Prepared by: The Lewin Group: Karen Gardiner, Mike Fishman, Asaph Glosser, Matthew Langley and SRA International, Inc.: David Vennergrund

Prepared for:U.S. Department of Health and Human Services

Office of the Assistant Secretary for Planning and Evaluation

Office of Human Services Policy and Administration for Children and FamiliesOffice of Child Support Enforcement

This report was produced under the direction of Linda Mellgren (ASPE) and Dennis Putze (ACF/OCSE) under ASPE contract 282-98-0016, Task Order 32, Jerry Regier, Principal Deputy/Assistant Secretary for Planning and Evaluation. Any opinions, findings, conclusions, or recommendations expressed in this report are those of the authors and do not necessarily reflect the views of the federal agencies that funded or reviewed this report.


This report provides information about State child support enforcement offices experiences with data warehouses; that is, how they are used to help manage program operations, assess program effectiveness and efficiency, and inform policy development.
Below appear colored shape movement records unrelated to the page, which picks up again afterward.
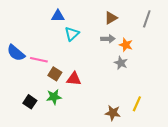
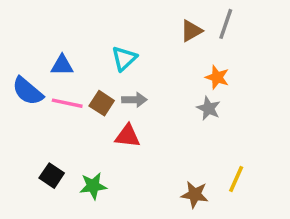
blue triangle: (58, 16) -> (62, 65), moved
gray line: (147, 19) -> (226, 24), moved
gray arrow: (108, 39) -> (134, 100), moved
brown square: (55, 74) -> (102, 103), moved
green star: (54, 97) -> (93, 186), moved

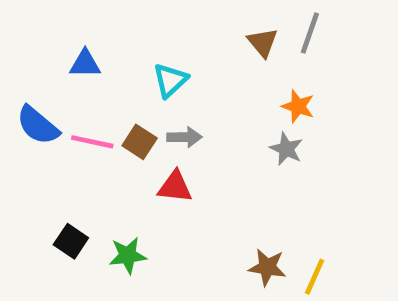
brown triangle: (191, 31) -> (263, 42), turned -40
blue triangle: (62, 65) -> (85, 64), moved
yellow line: (236, 179) -> (315, 277), moved

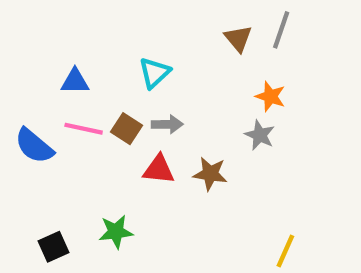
blue triangle: (85, 64) -> (75, 81), moved
blue semicircle: (38, 125) -> (34, 146), moved
black square: (71, 241) -> (53, 247), moved, turned 32
brown star: (267, 267) -> (210, 174), moved

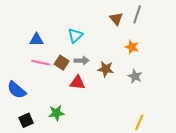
gray star: (260, 135) -> (135, 76), moved
blue semicircle: (34, 146) -> (17, 90), moved
brown star: (210, 174) -> (106, 69), moved

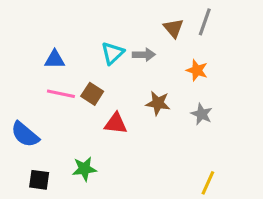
gray arrow: (82, 61) -> (144, 55), moved
black square: (26, 120) -> (39, 180), turned 32

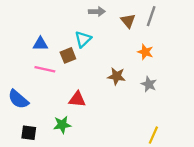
gray arrow: (144, 55) -> (97, 12), moved
brown square: (92, 94) -> (68, 55), moved, turned 35
red triangle: (116, 123) -> (77, 99), moved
This report summarizes findings from discussions with staff in nine states about the development, content, and capabilities of their data warehouses. The report indicates that states use their data warehouses for a variety of purposes. Some focus on Federal reporting; others use the data warehouse for specified child support activities (e.g., locate). Some use the data warehouse to manage their programs (e.g., identifying underperforming offices, overstaffed functions), while others use it to explore and assess new policies. Additionally, the data in the warehouse come from a variety of sources. Each state's CSE automated statewide system plays a prominent role. Also, in some states, the data warehouse directly interfaces or feeds into other systems (e.g., welfare). State data warehouses vary in terms of reporting capabilities. Some use them to generate Federal reports for the incentive-related data reliability audits or the annual self-assessments. Others use their data warehouses primarily for ad-hoc reports. State child support programs also grant different levels of access to their data warehouses. For example, in some instances, partner agencies can access limited data; in others, access is highly restricted. Finally, the state respondents had unique perspectives on best practices and advice for other child support programs interested in building data warehouses. Each of these areas is discussed in detailed in the report.